Dans son œuvre pour le film situé dans la Roumanie de 1938, Golijov fait preuve d'une finesse exceptionnelle en choisissant des instruments emblématiques tels que le cymbalum, à l'origine tzigane, qui s'accorde parfaitement à l'esprit géographique de l'histoire. Alliant cet instrument à des tonalités d'accordéon et de Kamânche (un instrument à cordes persan), il crée un voyage musical à travers l'Europe de l'Est qui épouse les péripéties du protagoniste du film. L'introduction surprise d'un tango au sein de l'orchestre évoque les compositions des années 1940, rappelant ainsi un heureux mariage entre Max Steiner et Astor Piazzolla, et soulignant le mélange des époques et des cultures.
La collaboration entre Golijov et Coppola se manifeste comme une alchimie rare, mêlant avec intelligence les sons traditionnels d'Europe de l'Est à un ensemble orchestral, pour refléter le choc des cultures, des générations, et du temps lui-même. Le choix judicieux des instruments permet à Golijov d'éviter les clichés et d'offrir une atmosphère unique et étrangement magnifique qui s'entrelace avec les images du film de Coppola, créant ainsi une œuvre à la fois intemporelle et en constante évolution, emplie d'une beauté à la fois fascinante et perturbante.
Ce score, qui se transmue en une riche tapestrie musicale en passant d'éléments orchestraux à des nuances de tango, procure une expérience encore plus enrichissante après le visionnage du film, réveillant la mémoire poétique et historique du spectateur.
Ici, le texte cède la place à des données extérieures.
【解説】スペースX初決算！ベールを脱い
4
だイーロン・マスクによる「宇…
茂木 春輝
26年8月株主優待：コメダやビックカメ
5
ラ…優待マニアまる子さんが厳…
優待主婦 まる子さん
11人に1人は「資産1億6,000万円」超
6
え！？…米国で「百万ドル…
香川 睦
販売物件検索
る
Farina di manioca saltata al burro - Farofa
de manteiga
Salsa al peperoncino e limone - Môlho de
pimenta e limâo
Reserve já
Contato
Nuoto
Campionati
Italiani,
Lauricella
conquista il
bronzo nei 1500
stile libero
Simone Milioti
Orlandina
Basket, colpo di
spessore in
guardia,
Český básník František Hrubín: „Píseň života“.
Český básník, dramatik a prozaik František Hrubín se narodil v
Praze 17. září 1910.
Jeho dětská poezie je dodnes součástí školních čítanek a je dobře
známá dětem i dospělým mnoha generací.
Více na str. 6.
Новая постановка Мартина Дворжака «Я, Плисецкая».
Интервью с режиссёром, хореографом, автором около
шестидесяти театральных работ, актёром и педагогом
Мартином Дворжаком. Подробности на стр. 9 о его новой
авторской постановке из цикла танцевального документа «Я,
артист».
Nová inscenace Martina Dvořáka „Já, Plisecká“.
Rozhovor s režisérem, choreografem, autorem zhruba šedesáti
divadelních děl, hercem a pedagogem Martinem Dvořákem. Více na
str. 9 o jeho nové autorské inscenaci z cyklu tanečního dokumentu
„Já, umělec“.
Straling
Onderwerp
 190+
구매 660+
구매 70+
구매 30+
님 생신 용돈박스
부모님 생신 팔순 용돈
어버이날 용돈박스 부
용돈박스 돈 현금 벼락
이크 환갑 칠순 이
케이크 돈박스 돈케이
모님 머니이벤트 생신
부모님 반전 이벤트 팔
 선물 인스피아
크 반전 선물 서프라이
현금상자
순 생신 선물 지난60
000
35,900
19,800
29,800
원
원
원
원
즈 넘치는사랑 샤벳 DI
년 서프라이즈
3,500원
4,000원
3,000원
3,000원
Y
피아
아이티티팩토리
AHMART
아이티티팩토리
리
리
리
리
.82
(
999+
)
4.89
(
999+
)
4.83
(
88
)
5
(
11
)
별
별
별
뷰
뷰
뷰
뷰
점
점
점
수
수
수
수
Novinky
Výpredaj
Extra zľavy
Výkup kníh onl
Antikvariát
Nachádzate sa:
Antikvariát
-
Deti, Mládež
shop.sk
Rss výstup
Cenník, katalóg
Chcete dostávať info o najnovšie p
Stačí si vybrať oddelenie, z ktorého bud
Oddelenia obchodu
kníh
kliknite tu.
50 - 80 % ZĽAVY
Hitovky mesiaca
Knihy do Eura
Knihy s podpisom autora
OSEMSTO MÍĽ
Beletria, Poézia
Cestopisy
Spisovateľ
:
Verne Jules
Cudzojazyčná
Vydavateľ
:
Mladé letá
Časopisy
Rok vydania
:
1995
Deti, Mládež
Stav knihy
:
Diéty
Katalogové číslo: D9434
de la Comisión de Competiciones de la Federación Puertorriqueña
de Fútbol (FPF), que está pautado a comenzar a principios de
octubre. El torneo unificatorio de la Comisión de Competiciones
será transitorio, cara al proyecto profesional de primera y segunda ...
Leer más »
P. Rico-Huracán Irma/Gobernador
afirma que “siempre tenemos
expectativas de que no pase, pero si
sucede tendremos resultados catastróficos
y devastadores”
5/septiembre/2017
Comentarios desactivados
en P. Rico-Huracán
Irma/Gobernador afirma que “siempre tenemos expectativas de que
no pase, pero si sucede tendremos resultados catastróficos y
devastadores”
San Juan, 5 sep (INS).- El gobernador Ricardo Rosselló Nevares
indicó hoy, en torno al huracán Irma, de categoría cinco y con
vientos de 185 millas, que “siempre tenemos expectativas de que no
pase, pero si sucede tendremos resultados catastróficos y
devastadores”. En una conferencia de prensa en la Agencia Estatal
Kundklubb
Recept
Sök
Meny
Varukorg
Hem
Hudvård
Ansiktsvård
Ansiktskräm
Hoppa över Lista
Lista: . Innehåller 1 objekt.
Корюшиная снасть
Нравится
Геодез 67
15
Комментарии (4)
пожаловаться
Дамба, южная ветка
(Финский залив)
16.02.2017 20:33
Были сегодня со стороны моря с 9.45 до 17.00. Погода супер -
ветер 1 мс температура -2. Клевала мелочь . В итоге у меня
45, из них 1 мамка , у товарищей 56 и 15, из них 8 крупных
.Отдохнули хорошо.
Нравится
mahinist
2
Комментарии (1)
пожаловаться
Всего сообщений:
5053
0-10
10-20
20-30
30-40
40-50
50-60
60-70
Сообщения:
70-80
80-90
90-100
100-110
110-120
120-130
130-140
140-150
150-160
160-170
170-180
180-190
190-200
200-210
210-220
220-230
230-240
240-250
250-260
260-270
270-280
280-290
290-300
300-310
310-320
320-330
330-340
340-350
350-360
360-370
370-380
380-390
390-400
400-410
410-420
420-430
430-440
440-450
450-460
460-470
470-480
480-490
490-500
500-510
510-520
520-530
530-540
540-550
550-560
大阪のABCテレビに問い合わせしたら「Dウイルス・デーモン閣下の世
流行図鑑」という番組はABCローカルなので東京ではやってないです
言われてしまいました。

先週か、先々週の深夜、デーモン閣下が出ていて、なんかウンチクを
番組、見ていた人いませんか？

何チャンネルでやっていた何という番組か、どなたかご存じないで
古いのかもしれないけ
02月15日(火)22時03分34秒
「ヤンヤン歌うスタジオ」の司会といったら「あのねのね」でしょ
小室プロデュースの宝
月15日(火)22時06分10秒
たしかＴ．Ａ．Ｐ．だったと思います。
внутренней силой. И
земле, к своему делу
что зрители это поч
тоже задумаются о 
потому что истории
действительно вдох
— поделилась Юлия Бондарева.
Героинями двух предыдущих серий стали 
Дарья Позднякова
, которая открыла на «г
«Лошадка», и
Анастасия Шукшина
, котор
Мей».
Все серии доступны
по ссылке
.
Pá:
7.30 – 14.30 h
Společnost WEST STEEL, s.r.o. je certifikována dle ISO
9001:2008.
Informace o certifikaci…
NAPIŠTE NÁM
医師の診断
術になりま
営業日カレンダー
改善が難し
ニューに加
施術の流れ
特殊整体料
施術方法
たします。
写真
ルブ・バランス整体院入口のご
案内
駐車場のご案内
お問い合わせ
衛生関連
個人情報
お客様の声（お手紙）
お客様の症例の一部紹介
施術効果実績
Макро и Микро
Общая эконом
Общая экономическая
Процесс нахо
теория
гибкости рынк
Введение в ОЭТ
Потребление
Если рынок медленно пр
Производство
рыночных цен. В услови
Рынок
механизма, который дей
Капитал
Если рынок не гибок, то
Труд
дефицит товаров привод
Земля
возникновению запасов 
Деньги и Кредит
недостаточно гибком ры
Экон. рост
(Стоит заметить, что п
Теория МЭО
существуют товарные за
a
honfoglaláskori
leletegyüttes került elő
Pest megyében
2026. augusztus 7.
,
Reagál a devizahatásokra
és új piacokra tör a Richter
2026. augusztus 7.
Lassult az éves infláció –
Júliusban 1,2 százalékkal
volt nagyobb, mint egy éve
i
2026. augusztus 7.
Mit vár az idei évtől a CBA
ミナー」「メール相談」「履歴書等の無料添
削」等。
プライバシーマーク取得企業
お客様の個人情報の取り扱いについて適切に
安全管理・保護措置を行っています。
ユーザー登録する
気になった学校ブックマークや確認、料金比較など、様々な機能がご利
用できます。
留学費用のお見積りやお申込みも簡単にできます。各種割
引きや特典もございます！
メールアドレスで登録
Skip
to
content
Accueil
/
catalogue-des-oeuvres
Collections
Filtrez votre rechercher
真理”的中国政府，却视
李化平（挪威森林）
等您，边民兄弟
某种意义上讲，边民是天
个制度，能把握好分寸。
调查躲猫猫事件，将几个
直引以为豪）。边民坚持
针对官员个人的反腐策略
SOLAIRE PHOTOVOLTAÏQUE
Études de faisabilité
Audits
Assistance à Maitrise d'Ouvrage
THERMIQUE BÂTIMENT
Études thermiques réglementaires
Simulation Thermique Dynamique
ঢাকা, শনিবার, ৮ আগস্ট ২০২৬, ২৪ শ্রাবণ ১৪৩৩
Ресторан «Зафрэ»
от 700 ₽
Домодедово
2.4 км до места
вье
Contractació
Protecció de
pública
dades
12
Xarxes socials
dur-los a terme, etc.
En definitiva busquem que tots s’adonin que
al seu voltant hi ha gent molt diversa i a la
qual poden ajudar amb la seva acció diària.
Certains thèmes musicaux, par leur simplicité, arrivent à évoquer des sujets aussi lourds que le nazisme ou la mort, transformant cette composition en une exploration onirique plus que thématique. La musique de Golijov, captivante dans son essence vivante et populaire, trouve ainsi une résonance particulière dans l'imaginaire du spectateur, le transportant au-delà d'une simple écoute pour devenir une expérience sensorielle et mémorielle unique.